WHAT IS REQUIRED: Please count the lines in the records below that include the word "工序事故统计" and report only the total.
━━━ AVAILABLE DATA ━━━
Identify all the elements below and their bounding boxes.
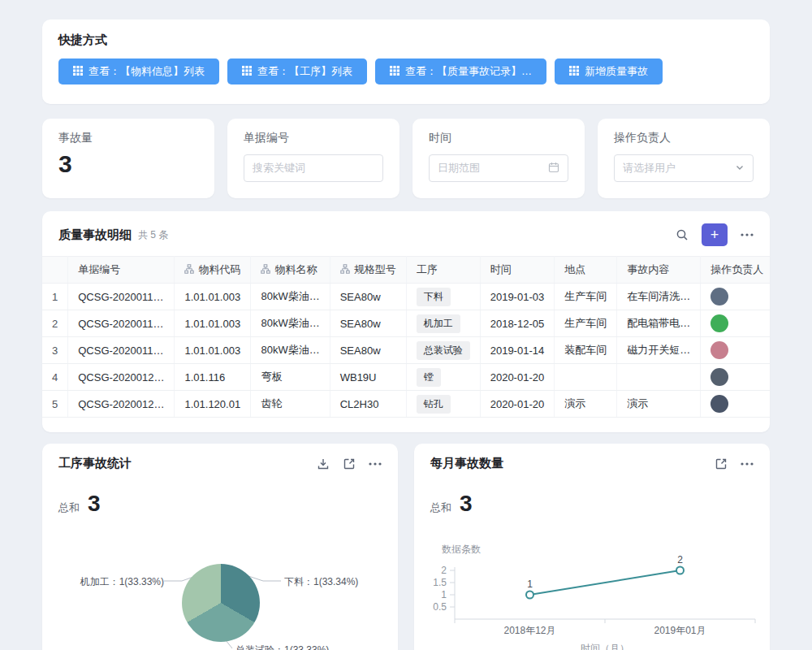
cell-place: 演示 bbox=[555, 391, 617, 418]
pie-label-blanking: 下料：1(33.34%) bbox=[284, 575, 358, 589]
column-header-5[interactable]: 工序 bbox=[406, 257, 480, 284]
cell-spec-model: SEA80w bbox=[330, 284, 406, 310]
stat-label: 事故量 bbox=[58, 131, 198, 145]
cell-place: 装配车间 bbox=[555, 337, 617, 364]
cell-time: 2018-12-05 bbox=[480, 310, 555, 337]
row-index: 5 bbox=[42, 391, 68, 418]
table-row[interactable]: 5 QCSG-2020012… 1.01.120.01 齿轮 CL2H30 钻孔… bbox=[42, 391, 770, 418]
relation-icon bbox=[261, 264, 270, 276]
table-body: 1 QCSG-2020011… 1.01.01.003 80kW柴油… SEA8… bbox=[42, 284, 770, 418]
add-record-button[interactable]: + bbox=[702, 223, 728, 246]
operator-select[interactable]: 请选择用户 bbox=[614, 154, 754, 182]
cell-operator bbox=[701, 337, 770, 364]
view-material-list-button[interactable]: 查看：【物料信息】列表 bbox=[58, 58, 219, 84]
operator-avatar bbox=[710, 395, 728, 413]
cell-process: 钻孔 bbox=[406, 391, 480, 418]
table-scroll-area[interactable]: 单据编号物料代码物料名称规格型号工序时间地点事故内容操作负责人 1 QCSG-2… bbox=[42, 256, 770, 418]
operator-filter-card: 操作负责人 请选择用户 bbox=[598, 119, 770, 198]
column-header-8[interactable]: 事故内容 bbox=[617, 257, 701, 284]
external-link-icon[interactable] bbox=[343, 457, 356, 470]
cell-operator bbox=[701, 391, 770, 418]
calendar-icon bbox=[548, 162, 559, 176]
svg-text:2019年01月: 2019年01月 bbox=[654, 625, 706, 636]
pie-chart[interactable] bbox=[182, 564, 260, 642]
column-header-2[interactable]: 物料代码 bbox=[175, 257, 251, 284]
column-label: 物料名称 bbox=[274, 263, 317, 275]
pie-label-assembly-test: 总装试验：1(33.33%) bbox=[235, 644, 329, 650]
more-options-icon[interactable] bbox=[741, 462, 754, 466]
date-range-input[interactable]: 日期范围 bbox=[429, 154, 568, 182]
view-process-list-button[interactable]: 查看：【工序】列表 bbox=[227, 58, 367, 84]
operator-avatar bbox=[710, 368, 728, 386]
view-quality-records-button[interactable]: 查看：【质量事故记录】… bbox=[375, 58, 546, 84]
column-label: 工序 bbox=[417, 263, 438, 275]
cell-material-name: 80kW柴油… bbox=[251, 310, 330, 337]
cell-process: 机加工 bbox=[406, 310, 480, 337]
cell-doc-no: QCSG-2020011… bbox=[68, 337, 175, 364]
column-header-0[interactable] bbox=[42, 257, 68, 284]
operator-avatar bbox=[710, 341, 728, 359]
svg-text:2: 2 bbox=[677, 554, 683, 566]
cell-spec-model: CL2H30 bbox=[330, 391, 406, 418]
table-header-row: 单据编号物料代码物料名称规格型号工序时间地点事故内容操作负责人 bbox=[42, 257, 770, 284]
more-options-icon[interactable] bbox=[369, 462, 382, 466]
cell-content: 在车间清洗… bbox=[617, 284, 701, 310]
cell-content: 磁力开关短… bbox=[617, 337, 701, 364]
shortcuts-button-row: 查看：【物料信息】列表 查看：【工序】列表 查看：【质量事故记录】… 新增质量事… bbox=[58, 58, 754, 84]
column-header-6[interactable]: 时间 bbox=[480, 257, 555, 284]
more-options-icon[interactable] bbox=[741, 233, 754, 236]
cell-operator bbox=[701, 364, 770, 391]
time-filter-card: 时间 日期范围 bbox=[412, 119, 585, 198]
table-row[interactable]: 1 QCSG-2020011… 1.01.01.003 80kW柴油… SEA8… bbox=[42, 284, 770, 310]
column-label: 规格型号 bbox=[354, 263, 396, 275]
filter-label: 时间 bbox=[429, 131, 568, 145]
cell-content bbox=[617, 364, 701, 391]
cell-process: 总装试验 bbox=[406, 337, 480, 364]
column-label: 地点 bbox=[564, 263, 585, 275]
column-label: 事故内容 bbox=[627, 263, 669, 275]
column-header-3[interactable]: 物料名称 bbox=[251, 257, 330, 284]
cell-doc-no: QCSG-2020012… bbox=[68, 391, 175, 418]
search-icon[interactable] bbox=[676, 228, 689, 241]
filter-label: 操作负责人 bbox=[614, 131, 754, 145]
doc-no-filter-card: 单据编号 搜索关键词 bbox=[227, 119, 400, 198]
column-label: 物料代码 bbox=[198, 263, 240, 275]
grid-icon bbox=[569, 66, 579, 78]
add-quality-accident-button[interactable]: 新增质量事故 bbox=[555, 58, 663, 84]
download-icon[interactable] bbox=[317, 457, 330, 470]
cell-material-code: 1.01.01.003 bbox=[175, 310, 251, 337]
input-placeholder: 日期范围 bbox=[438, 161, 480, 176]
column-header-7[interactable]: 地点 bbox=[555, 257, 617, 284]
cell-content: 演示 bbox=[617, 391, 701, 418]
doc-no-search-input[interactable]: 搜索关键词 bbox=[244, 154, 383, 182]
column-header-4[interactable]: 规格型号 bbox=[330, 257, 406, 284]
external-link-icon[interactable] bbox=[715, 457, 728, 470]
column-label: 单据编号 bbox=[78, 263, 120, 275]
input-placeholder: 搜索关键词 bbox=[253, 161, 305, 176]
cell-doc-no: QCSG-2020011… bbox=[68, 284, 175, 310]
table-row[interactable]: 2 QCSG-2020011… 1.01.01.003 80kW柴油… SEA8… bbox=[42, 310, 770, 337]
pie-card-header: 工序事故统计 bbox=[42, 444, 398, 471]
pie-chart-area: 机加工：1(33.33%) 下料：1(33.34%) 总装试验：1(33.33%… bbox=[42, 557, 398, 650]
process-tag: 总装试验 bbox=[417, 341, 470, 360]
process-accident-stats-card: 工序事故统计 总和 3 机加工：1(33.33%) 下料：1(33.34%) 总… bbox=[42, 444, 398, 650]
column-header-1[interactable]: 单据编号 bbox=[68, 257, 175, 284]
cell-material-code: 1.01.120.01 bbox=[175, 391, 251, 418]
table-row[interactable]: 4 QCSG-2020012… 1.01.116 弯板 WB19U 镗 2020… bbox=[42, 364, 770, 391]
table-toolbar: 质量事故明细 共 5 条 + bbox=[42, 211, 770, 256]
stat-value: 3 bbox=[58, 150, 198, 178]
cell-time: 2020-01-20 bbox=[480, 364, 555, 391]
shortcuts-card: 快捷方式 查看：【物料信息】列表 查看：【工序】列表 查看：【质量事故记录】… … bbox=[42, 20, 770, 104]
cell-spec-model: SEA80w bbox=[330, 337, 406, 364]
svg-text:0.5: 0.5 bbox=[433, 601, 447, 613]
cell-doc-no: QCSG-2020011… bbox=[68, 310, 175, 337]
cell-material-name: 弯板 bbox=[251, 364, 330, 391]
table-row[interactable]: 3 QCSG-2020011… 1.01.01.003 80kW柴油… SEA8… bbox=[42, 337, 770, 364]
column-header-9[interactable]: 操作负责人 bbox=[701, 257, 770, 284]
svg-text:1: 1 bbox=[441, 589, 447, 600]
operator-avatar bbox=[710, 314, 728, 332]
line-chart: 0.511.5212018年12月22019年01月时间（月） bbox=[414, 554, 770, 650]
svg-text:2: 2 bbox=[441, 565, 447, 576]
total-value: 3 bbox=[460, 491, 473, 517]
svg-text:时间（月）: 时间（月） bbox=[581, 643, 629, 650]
━━━
OUTPUT BELOW: 2